Nicole Plinz erklärt, wie es dazu kommt: »Jeder Mensch möchte sich im Leben sicher und wohl fühlen.« Dieses Gefühl von Sicherheit ist eines der Grundbedürfnisse unserer Psyche. »Schon in früher Kindheit entwickeln wir darum Strategien, die uns in unserem individuellen Umfeld Sicherheit geben, zum Beispiel lernen wir, uns anzupassen oder möglichst perfekt zu sein«, sagt die Burnout-Expertin. Als Kind ist unser individuelles Umfeld dabei vor allem von den engsten Bezugspersonen geprägt, in der Regel sind das Vater und Mutter. Deshalb entwickeln wir unsere ganz persönlichen Sicherheitsstrategien vor allem im Wechselspiel mit dem Verhalten unserer Eltern. Wenn ein Kind Sicherheitsstrategien in Form von Anpassung und Leistung entwickelt, kann man sich das etwas schablonenhaft ungefähr so vorstellen: Das Kind hat vielleicht einen Vater, der jedes »Sehr gut« aus der Schule mit viel Lob und echter Freude belohnt. Mit den Spielideen oder kindlichen Interessen seines Sprösslings kann dieser Vater weniger anfangen. Doch wenn es um besondere Leistungen geht, erwacht sein Interesse, da fühlt er sich mit seinem Kind verbunden. Fast automatisch wird das Kind versuchen, möglichst viele gute Noten nach Hause zu bringen oder auf andere Art mit Leistung aufzutrumpfen, um von seinem Vater beachtet zu werden, sich gesehen und geliebt zu fühlen.
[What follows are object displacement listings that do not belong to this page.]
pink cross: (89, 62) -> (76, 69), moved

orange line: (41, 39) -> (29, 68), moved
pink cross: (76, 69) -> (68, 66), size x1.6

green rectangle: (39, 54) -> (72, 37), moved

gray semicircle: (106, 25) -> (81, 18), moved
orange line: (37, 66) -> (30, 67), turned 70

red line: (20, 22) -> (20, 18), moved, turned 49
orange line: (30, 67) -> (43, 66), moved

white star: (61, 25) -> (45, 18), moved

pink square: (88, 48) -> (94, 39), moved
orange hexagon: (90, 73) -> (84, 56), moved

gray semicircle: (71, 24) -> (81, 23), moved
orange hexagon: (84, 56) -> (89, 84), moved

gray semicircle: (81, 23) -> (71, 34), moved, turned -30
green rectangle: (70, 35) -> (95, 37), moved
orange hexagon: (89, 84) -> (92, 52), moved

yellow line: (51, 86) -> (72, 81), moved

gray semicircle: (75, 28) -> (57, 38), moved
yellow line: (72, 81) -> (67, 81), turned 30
Oder eine Mutter ist derart beschäftigt, dass sie sich dem Kind vor allem dann mit Lob und Liebe zuwendet, wenn es ihr hilfreich zur Hand geht und sich selbst möglichst bedürfnislos zeigt. Auch hier wird das Kind versuchen, sich so gut es geht anzupassen, weil es so Zuwendung erhält und damit das Gefühl von Sicherheit erreicht. Auch die Fähigkeit, sehr schnell auf die Erwartungen der Eltern zu reagieren oder sich schon früh als emotional sehr stark zu zeigen, können solche Anpassungsstrategien sein. Diese frühen Erfahrungen stellen die Weichen für unsere weitere Entwicklung: »Wenn wir spüren, dass Anpassung und Leistung der sicherste Weg sind, um mit denen, von denen wir abhängig sind, verbunden zu bleiben, behalten wir diese Strategien bei«, erklärt Plinz.